Another man asked what the city is doing to attract investments. Ms. Long asked for the candidate’s thoughts on economic development and jobs. And Mr. Jacoby inquired about parking for Columbia Memorial Hospital, an issue on all the streets near the hospital.

In response to these questions, Mr. Rector advised people to call the city if they believe an apparently unused building is unsafe. “There are some abandoned buildings I’d like to see back on the market place,” he added. “Whether as affordable housing or market-rate rents, it would take pressure off.”

One such building is the former Dunn Warehouse by the riverfront. That building, he said at both meetings is “one of its kind. It’s upsetting to see it deteriorate.” He said he envisions it as a community center, with a year round farmer’s market, kayak and bicycle facilities, and space for events.

As for the absence of stores off Warren Street, Mr. Rector said he would like to see zoning changed “to establish more of a business presence.
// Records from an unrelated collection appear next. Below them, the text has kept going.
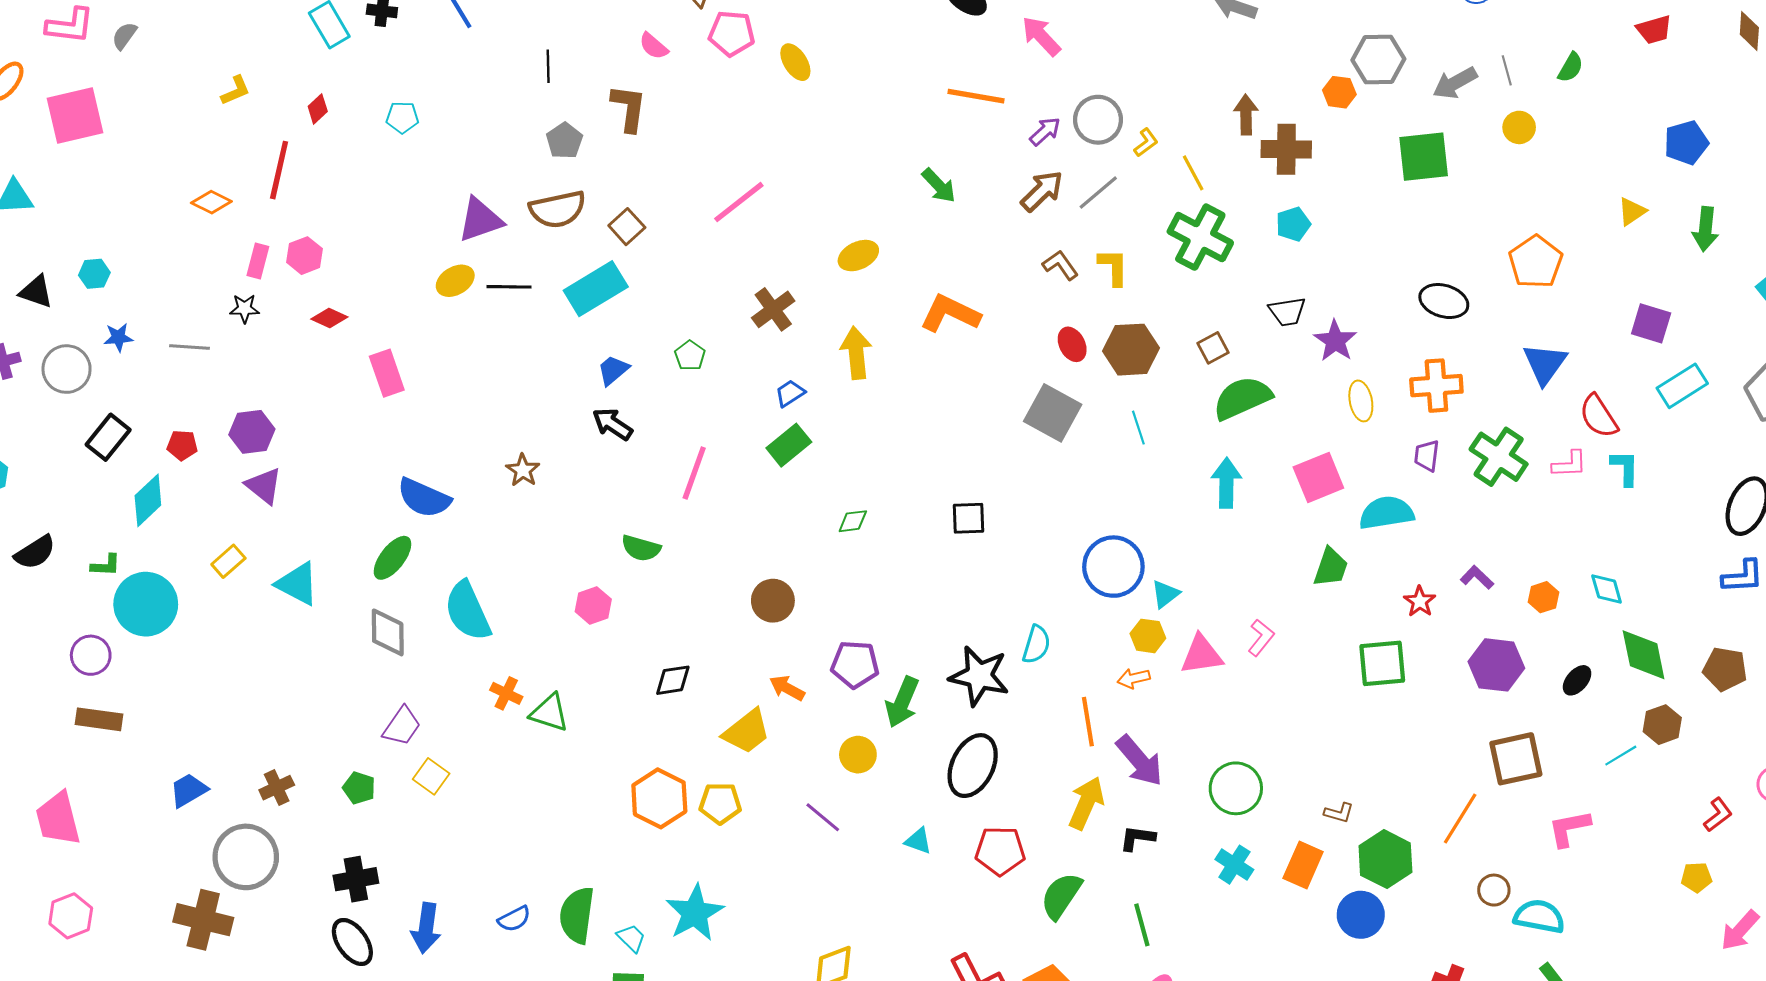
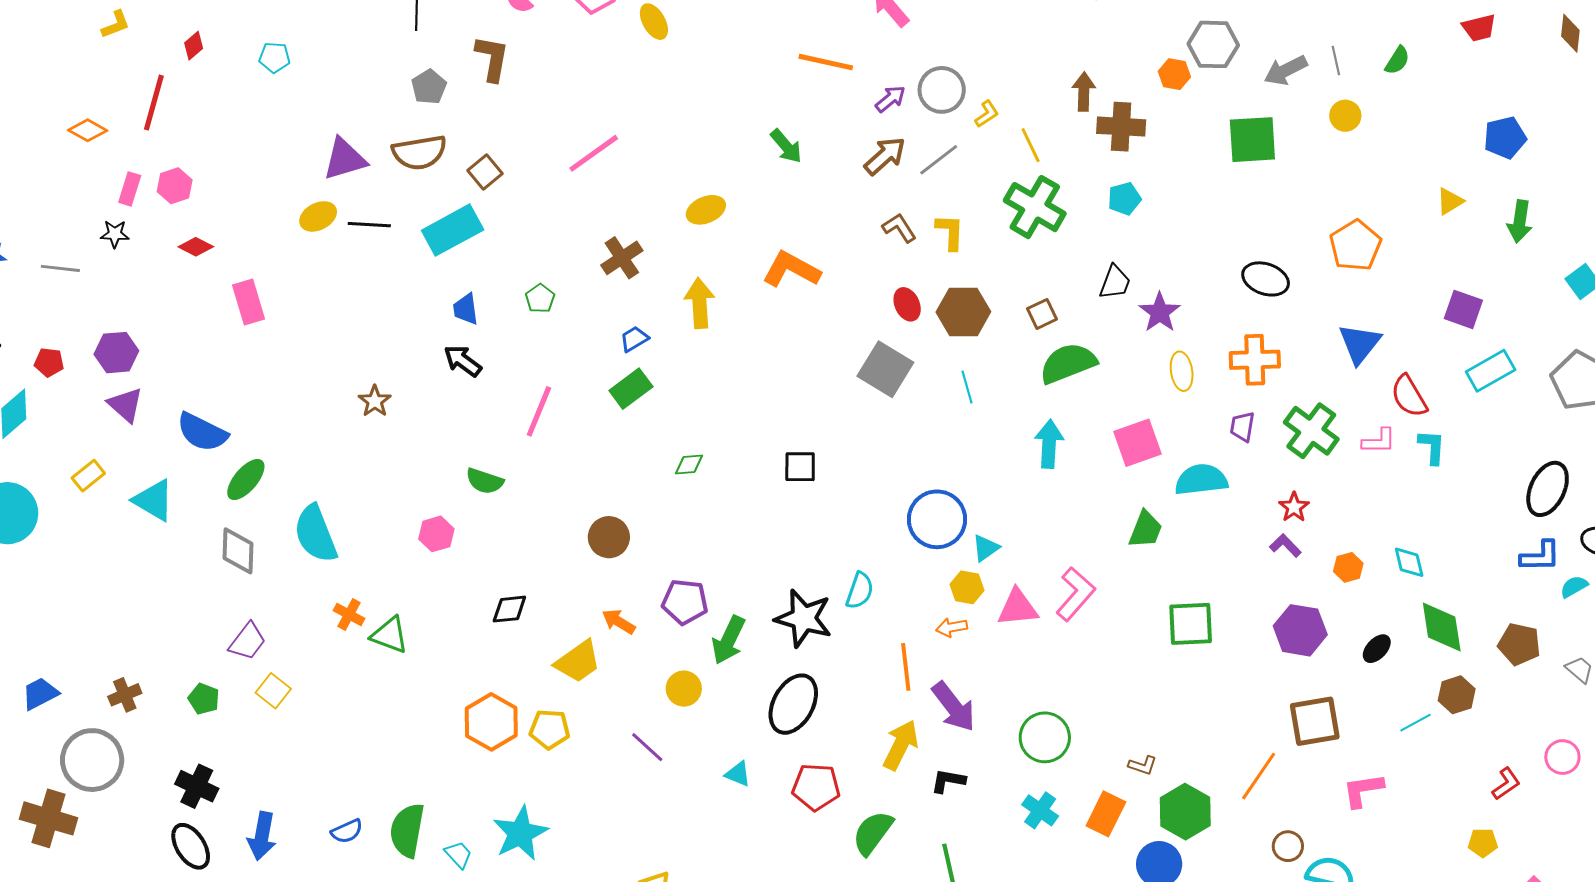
black trapezoid: (1287, 312) -> (1115, 282), turned -63
blue trapezoid: (613, 370) -> (466, 309), turned -60
blue semicircle: (424, 498) -> (202, 432), moved
red star: (1420, 601) -> (1294, 507), moved
pink L-shape: (1261, 638) -> (1075, 594), size x1.5
black cross: (356, 879) -> (197, 786), turned 33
As long as it doesn’t take away from housing. Arts and commerce can work together.”

As for economic development and investment, Mr. Rector said, “Housing is part of economic development.” In addition, he said, he has been very involved with the Wick Hotel. Still, he implied dissatisfaction that “the only investment we’ve made in our community recently is the new police station and a water treatment facility.”

As for hospital parking, Mr. Rector said, “I wish the hospital had another parking garage.”

Several local politicians attended the meetings.

One topic some of them brought up was the need for better relations between the mayor, the president of the Common Council, and the ward supervisors, who represent Hudson on the County Board of Supervisors. Mr. Rector, who will serve a two-year term assuming he does not face a surprise write-in opponent, said that he plans to attending “most” of the Common Council and committee meetings and that he plans quarterly meetings with the Common Council president and the five supervisors. “I look forward to dialogue with the board,” he said. “Sometimes we don’t know what is going on in the county.”

Eileen Halloran, a candidate for 5th Ward alderwoman, said, “One frustrating thing is the lack of urgency.” Issues, she said, “go on and on.”

Mr. Rector agreed, “I read minutes of meetings of the Common Council from 15, 10, and 5 years ago. And we’re talking about the same things. The same topics come up.”

The day after the second meeting, when asked about the announcement by performance artist Marina Abramoviƈ that she was dropping her plan to develop a new arts center in a former movie theater near 7th Street Park structure, Mr. Rector said, “Hopefully, someone will come in, buy it and do something that will be good for the community, fast.”

Mr. Rector’s next community conversation takes place Tuesday, October 24, at 6 p.m., at the Crosswinds development, 15 Rogers Lane, off Harry Howard Avenue. The last one will be at the Chamber of Commerce, 1 North Front Street on Monday, October 30.